- PROBLEM
Restate word for word every line from the one containing "mant Macaron - Rond 62 -..." to the last line of the records below.

- Extracted page text data
^^^^

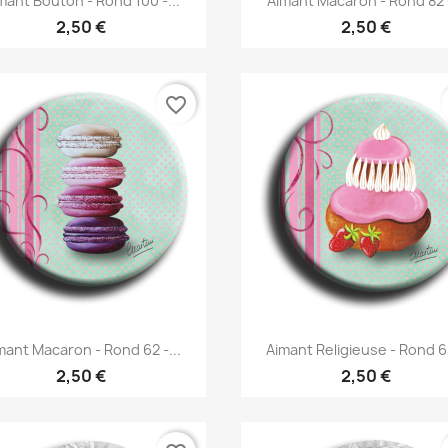
mant Bouton - Rond 100 -...
Aimant Macaron - Rond 82 -
2,50 €
2,50 €
favorite_border
Aperçu rapide
Aperçu rapide


mant Macaron - Rond 62 -...
Aimant Religieuse - Rond 63
2,50 €
2,50 €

^^^^

- SOLUTION FOR THIS TASK
mant Macaron - Rond 62 -...
Aimant Religieuse - Rond 63
2,50 €
2,50 €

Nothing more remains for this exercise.